De las deliberaciones participaron funcionarios de la cartera conducida por Patricia Bullrich, agentes del FBI, efectivos de la Policía de Georgia —estado donde se disputará el encuentro—, fuerzas de seguridad de Miami y representantes policiales del Reino Unido. La mesa de trabajo conjunta busca blindar áreas de alta concurrencia en Atlanta y otras metrópolis norteamericanas donde se prevé una fuerte concentración de simpatizantes de ambos países.
A través de un documento de recomendaciones conjuntas, la comitiva argentina sugirió intensificar los controles de acceso, ampliar el patrullaje en espacios públicos y reforzar la dotación de vigilancia privada dentro y fuera de las instalaciones deportivas.
Exclusión y derecho de admisión: la advertencia del Gobierno
El Ejecutivo nacional ratificó que no habrá tolerancia para quienes protagonicen incidentes en el exterior. Quienes participen de desmanes serán incorporados de forma inmediata al Registro Nacional de Personas con Derecho de Admisión, lo que les impedirá el ingreso a cualquier estadio del territorio argentino por tiempo indeterminado.

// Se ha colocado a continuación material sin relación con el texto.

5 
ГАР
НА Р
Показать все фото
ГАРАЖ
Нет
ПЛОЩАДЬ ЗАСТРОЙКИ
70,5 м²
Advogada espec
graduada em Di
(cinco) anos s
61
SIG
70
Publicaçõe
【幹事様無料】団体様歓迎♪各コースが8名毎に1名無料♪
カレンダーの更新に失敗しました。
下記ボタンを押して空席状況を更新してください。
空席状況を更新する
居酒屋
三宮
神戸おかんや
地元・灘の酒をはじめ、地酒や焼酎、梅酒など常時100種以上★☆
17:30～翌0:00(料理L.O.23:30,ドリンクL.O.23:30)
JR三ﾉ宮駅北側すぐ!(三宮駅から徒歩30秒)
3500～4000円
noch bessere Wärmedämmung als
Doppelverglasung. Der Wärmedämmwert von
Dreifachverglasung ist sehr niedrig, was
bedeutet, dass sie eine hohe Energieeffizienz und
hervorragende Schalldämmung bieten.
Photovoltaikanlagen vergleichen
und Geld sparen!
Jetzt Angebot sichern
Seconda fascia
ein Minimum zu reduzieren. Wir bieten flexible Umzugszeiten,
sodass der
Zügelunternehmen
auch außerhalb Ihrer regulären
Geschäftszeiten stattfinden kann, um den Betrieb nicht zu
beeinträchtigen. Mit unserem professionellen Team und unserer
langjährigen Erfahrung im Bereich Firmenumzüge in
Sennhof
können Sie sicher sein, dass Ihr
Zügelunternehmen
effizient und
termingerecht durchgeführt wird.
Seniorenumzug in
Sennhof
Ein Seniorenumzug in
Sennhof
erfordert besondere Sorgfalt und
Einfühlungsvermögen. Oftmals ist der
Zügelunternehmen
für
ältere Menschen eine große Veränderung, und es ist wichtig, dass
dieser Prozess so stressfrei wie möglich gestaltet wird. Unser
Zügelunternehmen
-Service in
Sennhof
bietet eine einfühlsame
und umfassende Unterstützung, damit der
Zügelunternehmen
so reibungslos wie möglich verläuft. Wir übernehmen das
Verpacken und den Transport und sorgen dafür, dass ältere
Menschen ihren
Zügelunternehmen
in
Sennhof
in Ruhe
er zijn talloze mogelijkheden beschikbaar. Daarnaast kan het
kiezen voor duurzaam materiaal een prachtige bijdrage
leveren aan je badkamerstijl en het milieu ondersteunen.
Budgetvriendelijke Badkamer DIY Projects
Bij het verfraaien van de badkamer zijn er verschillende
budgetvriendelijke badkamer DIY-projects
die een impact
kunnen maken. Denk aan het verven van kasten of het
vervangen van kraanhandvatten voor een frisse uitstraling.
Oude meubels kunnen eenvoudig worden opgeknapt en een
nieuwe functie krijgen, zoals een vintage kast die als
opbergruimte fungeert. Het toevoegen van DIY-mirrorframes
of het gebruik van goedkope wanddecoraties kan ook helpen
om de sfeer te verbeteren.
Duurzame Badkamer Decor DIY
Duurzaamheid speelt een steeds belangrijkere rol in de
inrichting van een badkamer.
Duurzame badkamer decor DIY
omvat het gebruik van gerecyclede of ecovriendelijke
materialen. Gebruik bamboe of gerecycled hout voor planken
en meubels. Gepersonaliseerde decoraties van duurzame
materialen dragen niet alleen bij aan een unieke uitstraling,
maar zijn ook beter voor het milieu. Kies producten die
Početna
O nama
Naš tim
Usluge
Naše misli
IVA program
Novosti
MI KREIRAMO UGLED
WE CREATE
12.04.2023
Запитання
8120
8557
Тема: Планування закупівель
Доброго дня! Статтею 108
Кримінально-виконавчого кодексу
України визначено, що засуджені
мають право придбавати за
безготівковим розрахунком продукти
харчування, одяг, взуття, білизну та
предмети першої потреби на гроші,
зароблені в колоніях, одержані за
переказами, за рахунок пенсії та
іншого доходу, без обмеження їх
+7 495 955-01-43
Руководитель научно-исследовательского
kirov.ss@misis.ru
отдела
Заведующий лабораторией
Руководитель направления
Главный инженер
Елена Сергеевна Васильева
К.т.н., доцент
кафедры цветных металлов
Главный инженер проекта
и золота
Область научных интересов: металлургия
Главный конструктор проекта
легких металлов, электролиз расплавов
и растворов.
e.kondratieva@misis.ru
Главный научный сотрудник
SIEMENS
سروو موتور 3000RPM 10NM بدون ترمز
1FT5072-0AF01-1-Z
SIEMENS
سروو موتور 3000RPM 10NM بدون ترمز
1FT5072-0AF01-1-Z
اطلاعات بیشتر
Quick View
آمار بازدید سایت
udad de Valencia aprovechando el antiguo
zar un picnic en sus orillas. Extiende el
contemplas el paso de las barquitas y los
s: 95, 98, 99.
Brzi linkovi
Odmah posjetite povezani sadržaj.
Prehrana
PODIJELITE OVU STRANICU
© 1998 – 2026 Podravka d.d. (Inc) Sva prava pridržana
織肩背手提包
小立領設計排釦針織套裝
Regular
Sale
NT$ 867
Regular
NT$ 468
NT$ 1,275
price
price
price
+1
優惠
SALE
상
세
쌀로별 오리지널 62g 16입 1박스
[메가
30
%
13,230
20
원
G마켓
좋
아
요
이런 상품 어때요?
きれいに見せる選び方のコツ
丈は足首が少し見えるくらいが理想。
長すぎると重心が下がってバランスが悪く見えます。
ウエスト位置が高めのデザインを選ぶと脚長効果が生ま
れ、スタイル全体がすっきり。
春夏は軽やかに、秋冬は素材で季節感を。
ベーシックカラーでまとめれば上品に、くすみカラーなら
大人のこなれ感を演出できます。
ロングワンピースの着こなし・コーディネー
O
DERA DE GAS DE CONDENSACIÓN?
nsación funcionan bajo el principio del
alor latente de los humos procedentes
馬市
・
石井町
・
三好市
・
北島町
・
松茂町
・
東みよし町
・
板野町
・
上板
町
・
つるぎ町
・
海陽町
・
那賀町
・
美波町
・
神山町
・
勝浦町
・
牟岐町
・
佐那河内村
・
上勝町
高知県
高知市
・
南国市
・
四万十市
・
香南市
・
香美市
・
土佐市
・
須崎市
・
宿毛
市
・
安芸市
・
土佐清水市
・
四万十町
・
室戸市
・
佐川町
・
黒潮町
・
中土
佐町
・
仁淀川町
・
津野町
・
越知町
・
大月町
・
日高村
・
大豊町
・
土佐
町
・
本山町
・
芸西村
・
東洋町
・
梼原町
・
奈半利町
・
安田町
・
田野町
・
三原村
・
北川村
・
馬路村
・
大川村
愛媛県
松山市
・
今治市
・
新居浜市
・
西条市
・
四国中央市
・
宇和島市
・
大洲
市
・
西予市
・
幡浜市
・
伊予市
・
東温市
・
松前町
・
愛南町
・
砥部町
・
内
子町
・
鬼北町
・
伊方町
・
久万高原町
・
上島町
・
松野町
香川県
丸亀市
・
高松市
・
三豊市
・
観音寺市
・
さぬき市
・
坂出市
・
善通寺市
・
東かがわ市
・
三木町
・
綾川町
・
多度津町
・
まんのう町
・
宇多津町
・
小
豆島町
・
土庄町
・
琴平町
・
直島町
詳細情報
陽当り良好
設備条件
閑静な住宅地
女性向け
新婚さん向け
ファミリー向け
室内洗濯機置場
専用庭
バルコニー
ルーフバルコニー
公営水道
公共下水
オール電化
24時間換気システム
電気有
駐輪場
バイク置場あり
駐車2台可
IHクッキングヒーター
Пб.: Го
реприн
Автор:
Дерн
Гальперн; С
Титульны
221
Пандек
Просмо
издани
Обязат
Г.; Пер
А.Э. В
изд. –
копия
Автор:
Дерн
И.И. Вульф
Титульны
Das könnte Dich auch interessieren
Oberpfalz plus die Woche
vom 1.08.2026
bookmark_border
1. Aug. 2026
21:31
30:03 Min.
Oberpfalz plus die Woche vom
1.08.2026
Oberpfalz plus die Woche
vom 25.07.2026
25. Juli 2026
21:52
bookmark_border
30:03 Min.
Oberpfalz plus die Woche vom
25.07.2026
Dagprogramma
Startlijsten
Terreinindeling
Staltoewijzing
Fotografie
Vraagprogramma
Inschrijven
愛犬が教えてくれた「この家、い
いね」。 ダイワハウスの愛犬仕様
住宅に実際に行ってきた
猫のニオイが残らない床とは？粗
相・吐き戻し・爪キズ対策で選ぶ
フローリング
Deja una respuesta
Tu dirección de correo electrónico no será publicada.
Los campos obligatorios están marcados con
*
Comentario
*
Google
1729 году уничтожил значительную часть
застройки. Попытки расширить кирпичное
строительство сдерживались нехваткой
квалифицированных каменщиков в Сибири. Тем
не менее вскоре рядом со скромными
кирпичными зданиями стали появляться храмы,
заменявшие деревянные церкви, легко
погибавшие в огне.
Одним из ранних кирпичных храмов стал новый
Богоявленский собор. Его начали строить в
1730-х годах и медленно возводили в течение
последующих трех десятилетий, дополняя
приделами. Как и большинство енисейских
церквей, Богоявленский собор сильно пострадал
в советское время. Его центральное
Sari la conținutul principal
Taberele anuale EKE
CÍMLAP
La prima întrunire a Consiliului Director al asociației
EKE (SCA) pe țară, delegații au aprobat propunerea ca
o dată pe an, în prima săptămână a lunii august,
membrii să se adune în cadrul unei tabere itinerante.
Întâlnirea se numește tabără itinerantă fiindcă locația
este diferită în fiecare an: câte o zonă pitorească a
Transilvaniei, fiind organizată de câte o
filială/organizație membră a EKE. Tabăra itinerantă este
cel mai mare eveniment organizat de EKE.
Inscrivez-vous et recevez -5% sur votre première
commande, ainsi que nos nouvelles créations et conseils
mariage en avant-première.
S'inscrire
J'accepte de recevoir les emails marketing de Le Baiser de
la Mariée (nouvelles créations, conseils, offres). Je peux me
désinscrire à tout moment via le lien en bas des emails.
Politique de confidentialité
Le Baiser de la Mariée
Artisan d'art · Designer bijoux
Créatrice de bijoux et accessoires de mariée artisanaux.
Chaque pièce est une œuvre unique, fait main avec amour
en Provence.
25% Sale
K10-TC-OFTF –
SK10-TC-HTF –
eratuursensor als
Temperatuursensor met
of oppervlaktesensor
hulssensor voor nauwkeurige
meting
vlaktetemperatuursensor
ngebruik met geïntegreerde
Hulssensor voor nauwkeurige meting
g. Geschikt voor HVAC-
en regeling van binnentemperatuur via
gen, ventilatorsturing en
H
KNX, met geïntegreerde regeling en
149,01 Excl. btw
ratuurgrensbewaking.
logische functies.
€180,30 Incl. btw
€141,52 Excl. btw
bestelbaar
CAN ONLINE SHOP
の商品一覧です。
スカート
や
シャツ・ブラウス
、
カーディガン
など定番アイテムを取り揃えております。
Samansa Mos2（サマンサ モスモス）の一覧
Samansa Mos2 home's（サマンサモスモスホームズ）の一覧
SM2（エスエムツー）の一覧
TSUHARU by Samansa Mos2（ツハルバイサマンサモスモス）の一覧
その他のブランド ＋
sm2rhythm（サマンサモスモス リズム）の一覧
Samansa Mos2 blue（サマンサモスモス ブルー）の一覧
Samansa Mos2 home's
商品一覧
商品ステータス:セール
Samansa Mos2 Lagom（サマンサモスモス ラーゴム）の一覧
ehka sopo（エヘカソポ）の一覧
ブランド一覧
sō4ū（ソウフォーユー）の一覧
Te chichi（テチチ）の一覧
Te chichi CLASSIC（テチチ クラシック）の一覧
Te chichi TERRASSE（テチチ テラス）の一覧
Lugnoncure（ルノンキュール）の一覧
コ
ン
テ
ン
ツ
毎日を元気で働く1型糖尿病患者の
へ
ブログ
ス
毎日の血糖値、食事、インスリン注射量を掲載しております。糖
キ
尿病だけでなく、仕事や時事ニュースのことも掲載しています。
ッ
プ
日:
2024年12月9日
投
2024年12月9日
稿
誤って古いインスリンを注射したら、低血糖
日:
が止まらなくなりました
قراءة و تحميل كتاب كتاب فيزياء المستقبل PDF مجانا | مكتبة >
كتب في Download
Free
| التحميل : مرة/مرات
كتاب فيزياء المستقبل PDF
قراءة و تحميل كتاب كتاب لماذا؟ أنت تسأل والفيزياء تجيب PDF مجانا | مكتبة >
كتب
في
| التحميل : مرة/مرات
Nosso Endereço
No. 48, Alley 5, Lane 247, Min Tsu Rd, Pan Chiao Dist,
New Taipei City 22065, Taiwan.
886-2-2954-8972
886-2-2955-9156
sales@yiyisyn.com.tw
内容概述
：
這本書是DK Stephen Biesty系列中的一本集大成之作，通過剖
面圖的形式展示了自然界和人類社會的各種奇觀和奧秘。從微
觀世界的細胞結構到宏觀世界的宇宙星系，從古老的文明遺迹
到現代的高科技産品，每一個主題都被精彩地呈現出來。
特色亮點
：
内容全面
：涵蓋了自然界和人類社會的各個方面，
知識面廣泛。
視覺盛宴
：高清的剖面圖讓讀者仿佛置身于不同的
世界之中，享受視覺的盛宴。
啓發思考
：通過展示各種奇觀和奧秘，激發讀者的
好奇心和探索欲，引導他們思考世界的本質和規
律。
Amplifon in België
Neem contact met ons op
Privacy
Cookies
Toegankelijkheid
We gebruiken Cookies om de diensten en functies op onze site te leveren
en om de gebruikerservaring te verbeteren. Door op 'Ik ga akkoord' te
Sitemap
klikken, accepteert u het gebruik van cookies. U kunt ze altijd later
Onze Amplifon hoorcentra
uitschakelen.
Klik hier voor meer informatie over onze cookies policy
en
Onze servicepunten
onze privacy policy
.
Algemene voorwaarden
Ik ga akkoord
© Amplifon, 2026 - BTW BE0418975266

Esta sanción se acopla al programa Tribuna Segura, una base de datos que actualmente restringe la concurrencia de unos 35 mil ciudadanos a eventos deportivos. Cabe destacar que este listado fue compartido con las autoridades migratorias de Estados Unidos antes del inicio del certamen para denegar el visado o el ingreso a territorio norteamericano de segundas líneas y referentes de barras bravas.
En consonancia con la búsqueda de descomprimir la tensión histórica y geopolítica asociada al partido, el director técnico de la Selección, Lionel Scaloni, reiteró su llamado a la calma tras sellar la clasificación frente a Suiza. El entrenador remarcó que se trata exclusivamente de un enfrentamiento deportivo, pidiendo desvincular el juego de cualquier otro trasfondo y manifestando su respeto hacia el cuerpo técnico del seleccionado inglés.